Crédit : Taras Kalapun (Flickr CC)

Signature du verre
On peut authentifier le verre de la bouteille par le biais d‘un accélérateur de particules. Chaque bouteille porte en son âme la signature unique des processus de fabrication du verre, variables au cours de l’Histoire, et des caractéristiques du centre de production qui l’a enfantée. L’analyse des composés chimiques du verre permet ainsi sa datation. Qui dit mieux?

Rudy Kurniawan, un nom sulfureux dans le milieu vinicole. Surnommé « le Mozart du faux vin », ce Chinois, établi aux États-Unis à l’aube des années 2000, a escroqué pendant une dizaine d’années les collectionneurs de vins et les grandes maisons de ventes aux enchères en leur fournissant des centaines de bouteilles rares de faux bourgogne et bordeaux. Une escroquerie de plusieurs dizaines de millions de dollars qui a pris fin en 2012 lors de son arrestation par le FBI.

De nos jours, l’authentification d’un vin est un passage (presque) obligé avant toute vente d’un précieux flacon dans une salle des ventes.
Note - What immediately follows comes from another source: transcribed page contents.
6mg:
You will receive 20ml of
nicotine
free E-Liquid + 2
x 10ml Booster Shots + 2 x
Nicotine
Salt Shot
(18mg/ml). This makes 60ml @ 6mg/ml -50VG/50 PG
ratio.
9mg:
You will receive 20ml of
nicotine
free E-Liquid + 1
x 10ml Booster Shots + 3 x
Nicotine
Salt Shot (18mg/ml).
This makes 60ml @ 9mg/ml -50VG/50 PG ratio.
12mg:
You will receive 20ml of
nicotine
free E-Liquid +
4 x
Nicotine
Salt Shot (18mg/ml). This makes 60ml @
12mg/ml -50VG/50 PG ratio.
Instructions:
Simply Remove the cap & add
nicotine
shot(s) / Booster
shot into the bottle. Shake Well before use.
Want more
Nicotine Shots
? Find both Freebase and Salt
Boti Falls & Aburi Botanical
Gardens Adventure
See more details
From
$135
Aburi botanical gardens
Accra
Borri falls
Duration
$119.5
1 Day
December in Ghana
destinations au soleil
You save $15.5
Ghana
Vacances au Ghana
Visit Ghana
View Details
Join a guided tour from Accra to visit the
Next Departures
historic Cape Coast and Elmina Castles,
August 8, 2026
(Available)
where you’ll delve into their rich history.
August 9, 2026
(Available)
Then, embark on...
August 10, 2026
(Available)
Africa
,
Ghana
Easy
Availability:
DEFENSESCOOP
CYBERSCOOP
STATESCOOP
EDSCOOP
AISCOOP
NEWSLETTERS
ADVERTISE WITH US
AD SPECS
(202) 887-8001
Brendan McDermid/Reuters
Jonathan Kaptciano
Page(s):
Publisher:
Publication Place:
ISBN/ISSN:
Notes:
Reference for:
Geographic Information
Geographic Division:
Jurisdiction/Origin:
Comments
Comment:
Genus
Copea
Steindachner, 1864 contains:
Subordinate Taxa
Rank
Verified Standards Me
Et si par hasard, le vin est un faux, des chimistes comme ceux du laboratoire Vin-recherche-authenticité-identité, basé à l’Institut des sciences de la vigne et du vin à Bordeaux, peuvent déterminer son origine géographique en examinant sa composition chimique. Une garantie d’authenticité de plus en plus abordable.

Fais-moi vibrer!
Ce n’est pas par hasard que les Beach Boys ont chanté Good Vibrations. Admirateurs fous de l’envoutante résonance magnétique nucléaire – RMN de son nom de scène — et adepte de la divine bouteille, ils avaient déjà pressenti en 1966 que la façon psychédélique dont vibrent des atomes d’hydrogène ou de carbone 13 bien excités en dit long sur leur voisinage. Sous LSD, tout bouge, il est vrai.

Plus sobres et plus affûtés, des scientifiques ont suivi la vision des blonds surfeurs californiens. Jusqu’à bon port. Aujourd’hui, la RMN permet de déterminer et quantifier les composés majoritaires du vin.
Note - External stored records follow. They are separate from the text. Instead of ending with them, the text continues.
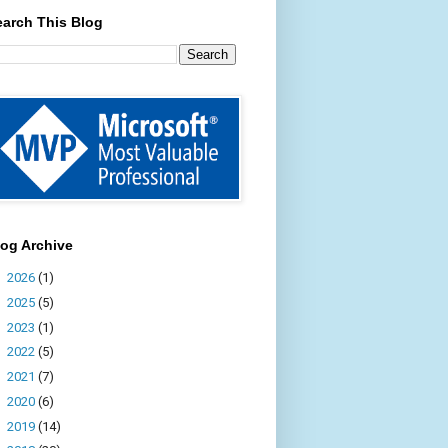
earch This Blog
log Archive
►
2026
(1)
►
2025
(5)
►
2023
(1)
►
2022
(5)
►
2021
(7)
►
2020
(6)
►
2019
(14)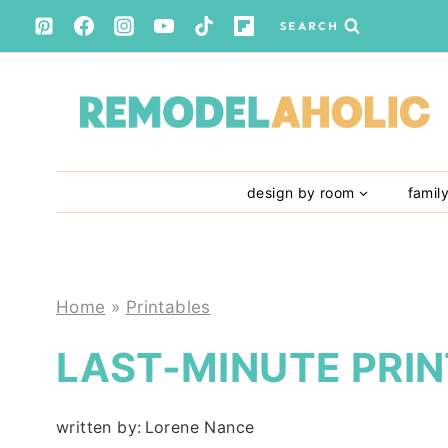
Skip
SEARCH
to
content
design by room
famil
Home
»
Printables
LAST-MINUTE PRIN
written by:
Lorene Nance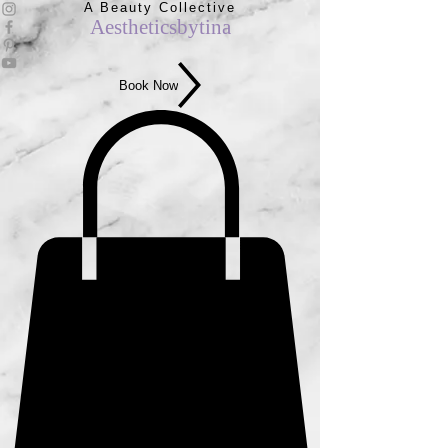
A Beauty Collective
Aestheticsbytina
Book Now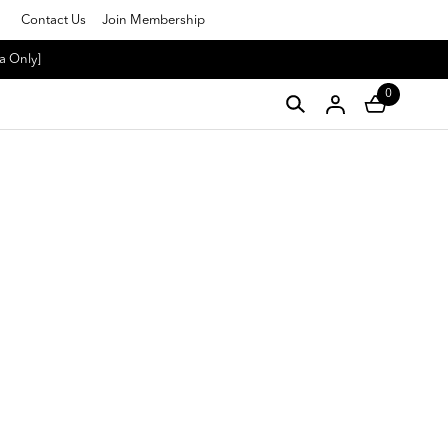
Contact Us
Join Membership
a Only]
0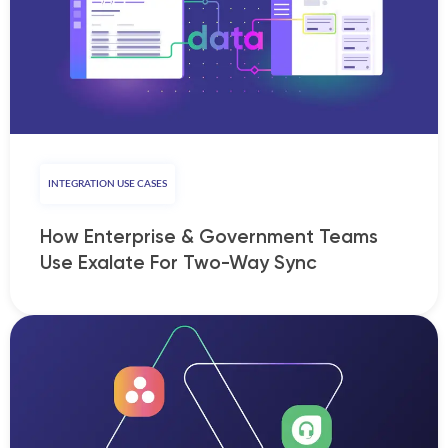
INTEGRATION USE CASES
How Enterprise & Government Teams
Use Exalate For Two-Way Sync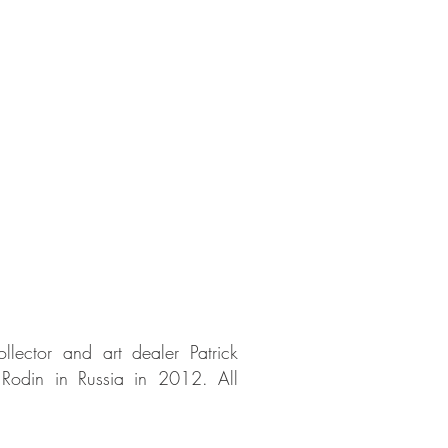
lector and art dealer Patrick
e Rodin in Russia in 2012. All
Généralement, les chimistes s’adonnent en plus à un autre jeu identitaire : l’analyse isotopique. En clair, ils établissent les proportions des différentes versions des atomes de carbone, d’oxygène et d’hydrogène présentes dans l’éthanol du vin. Des proportions très différentes selon les lieux de viticulture. Par comparaison avec une base de données, ils peuvent savoir par exemple si le vin a l’accent italien, français, américain, australien, etc.
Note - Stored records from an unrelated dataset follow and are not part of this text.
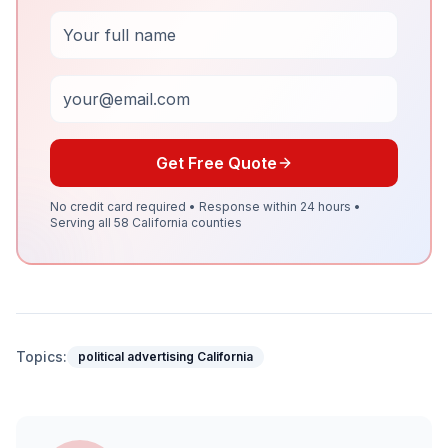
Full Name
Email
Get Free Quote
No credit card required • Response within 24 hours •
Serving all 58 California counties
Topics:
political advertising California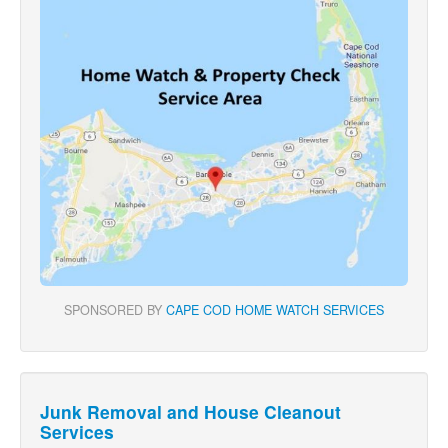
SPONSORED BY
CAPE COD HOME WATCH SERVICES
Junk Removal and House Cleanout
Services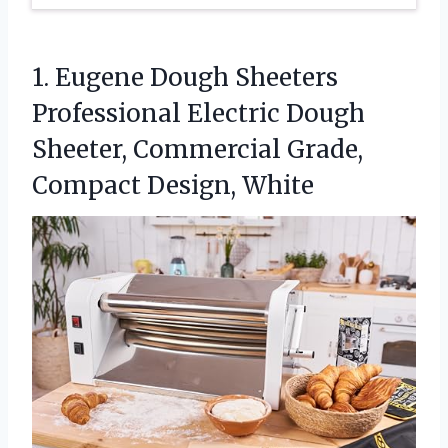
1.
Eugene Dough Sheeters
Professional
Electric Dough
Sheeter, Commercial Grade,
Compact Design, White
Si l’idée de l’usage de pesticides vous révulse ou si vous avez l’âme d’un buveur de vin bio, sachez que ces produits de synthèse peuvent pourtant être d’un grand secours dans la lutte à la contrefaçon. Les scientifiques sont capables de les doser dans le vin. Comme l’usage des pesticides est réglementé, ils savent quel produit chimique est autorisé à tel endroit, depuis quand et jusqu’à quand. Autant d’informations qui permettent d’identifier l’origine géographique d’un vin et de cerner son millésime.

Dans le Bordelais, cette technique est très appréciée des producteurs. Elle permet de révéler la vraie nature du terroir et de déceler, par exemple, les pâles copies de fabrication chinoise qui essaient de se travestir le temps d’une vente de grands crus.

Mémento radioactif

Le vin ne sait pas toujours de quelle année il est. Si ses molécules ont l’Alzheimer précoce, son millésime, lui, est ancré au plus profond de sa peau (de raisin). Une mémoire radioactive qui resurgit le temps d’une recherche de césium 137.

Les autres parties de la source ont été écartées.